• **Task goal**
Report every line of the listing below in which the string "Espanya" occurs.

• **Material for this exercise**
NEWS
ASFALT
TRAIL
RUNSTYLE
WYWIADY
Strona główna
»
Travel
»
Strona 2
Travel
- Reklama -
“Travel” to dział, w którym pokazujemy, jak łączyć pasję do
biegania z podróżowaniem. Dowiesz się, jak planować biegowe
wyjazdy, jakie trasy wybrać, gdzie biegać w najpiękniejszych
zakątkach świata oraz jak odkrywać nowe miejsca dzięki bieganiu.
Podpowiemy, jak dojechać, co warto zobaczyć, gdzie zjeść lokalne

* * *

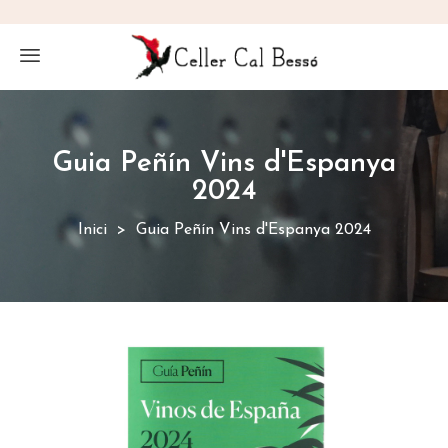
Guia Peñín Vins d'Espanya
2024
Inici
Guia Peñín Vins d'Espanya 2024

==

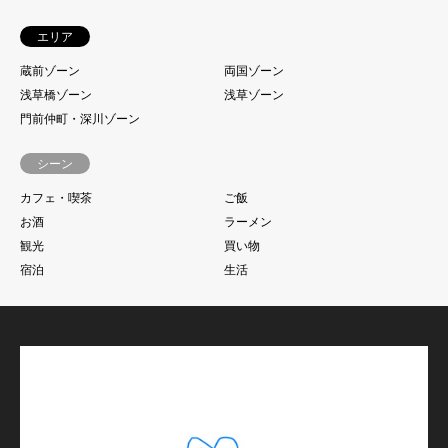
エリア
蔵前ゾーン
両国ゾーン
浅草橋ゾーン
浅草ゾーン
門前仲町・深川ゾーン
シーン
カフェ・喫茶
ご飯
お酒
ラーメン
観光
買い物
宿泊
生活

• **Your response**
Guia Peñín Vins d'Espanya
Guia Peñín Vins d'Espanya 2024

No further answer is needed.